A PUBLIC vote crowned two winners at the Swindon Photographic Society annual exhibition at the Brunel Centre.

The society, which has been running the exhibition for more than a hundred years, displayed colour and monochrome prints by its members and asked visitors to decide a winner for the 'People's Choice' award.

The two photos, Anna Stowe's Sunset Over the Downs, and David Taylor's Escape both got seven per cent of the vote, out of 96 print photographs on display.

Professional photographer Anna Stowe, who joined what was then Swindon Camera Club thirty years ago, told the Adver about her piece “I wanted to take a picture of somewhere local with a nice view, which also had some foreground interest,” she said.
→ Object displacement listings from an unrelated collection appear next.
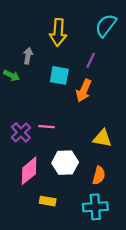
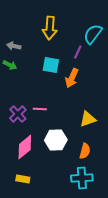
cyan semicircle: (106, 25) -> (93, 34), moved
gray arrow: (28, 56) -> (14, 46), moved, turned -88
yellow triangle: (102, 138) -> (88, 119), turned -30
yellow rectangle: (48, 201) -> (23, 179), moved

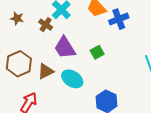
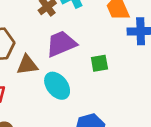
purple trapezoid: (65, 48) -> (61, 44), turned 80

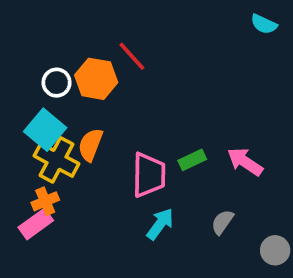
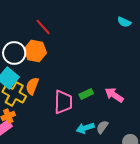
red line: (132, 56) -> (43, 27), moved
white circle: (57, 83) -> (14, 53), size x1.5
cyan arrow: (160, 224) -> (85, 128), moved, turned -144

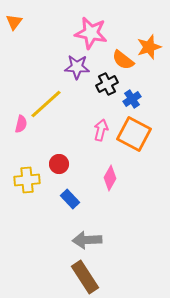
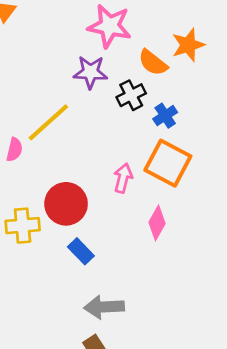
pink arrow: (101, 130) -> (123, 178), moved
red circle: (59, 164) -> (66, 204), size x1.6
pink diamond: (110, 178) -> (157, 223), moved

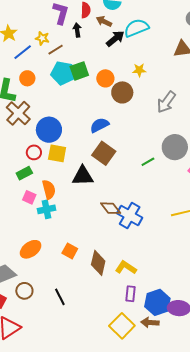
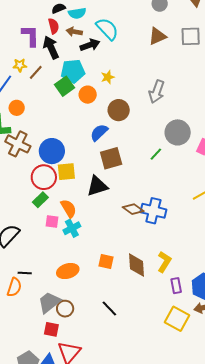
cyan semicircle: (136, 28) -> (107, 29), turned 85
black arrow: (77, 30) -> (51, 47), size x1.6
black arrow: (115, 39) -> (90, 45), turned 36
yellow star: (139, 70) -> (108, 77), moved
cyan pentagon: (63, 73) -> (73, 71), moved
orange circle: (105, 78) -> (88, 95), moved
brown circle: (122, 92) -> (119, 110), moved
red circle: (34, 152) -> (44, 177), size x1.6
brown square: (104, 153) -> (111, 158), turned -35
orange ellipse: (31, 249) -> (68, 271), turned 35
yellow L-shape: (126, 268) -> (164, 262), turned 105
brown circle: (24, 291) -> (65, 309), moved

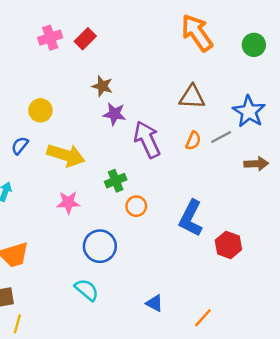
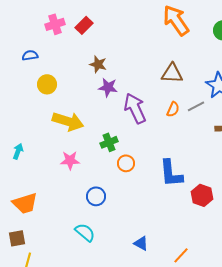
blue semicircle: (20, 146) -> (30, 55), moved, turned 42
blue L-shape: (191, 218) -> (171, 173), turned -32
blue circle: (100, 246) -> (96, 196), size x0.7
“It was taken on the Swindon to Baydon Road, which is beautiful, it’s got lovely views across to Liddington Hill and across Aldbourne.

“It was one of these days that had been quite showery, and often when that happens you know it could be a good sunset because there will be enough clouds in the sky.

“It was a lovely warm and golden sunset in September, so the landscape was beginning to look a bit autumnal, and the distance gave a slight purple haze to it.

“Sometimes its hard to stand back and be critical and see the faults in your work," she said.

"But if the public, who haven’t got that emotional involvement, still like it then then it’s reassuring it’s a good picture."

Anna will be displaying her work at the Swindon Open Studios in September.

Second winner David Taylor, from Shrivenham, who has been a member of the society for two years, took his winning photo near Ross-on-Wye.

“It was a railway that looked like it ran into a old mine. It was in the late winter early spring and the light was very good.

"We went there relatively early so the sun was quite low in the morning and there was kind of dappled light on the front and then good light at the back.

"Its maybe telling a story about someone potentially walking out into something better. Because one side is very dark and mysterious and there walking out into a brighter place. That was my idea behind it.

“It’s all very sharp as well, you can see the intricate detail on the brickwork of the tunnel with some light breaking onto, contrasted with the open light at the end of the tunnel.”

The exhibition is a chance for Swindon's photographers to show off their work and to allow the public to get up close with some local photographer's work.

Spokesperson from the Swindon Photographic Society John Day said: "“It was very nice to have to a lot of people who wouldn’t normally stop and look at photographs come along.

“The vote gives us an idea of what the majority of the public like in a photograph. The winners were both excellent pictures. We had all kinds of styles there as well, from street photography, abstract, everything that you can imagine.

"There is no limit with what you can take with a photograph, far more than you used to able to because of digital photography’s power to experiment and manipulate.”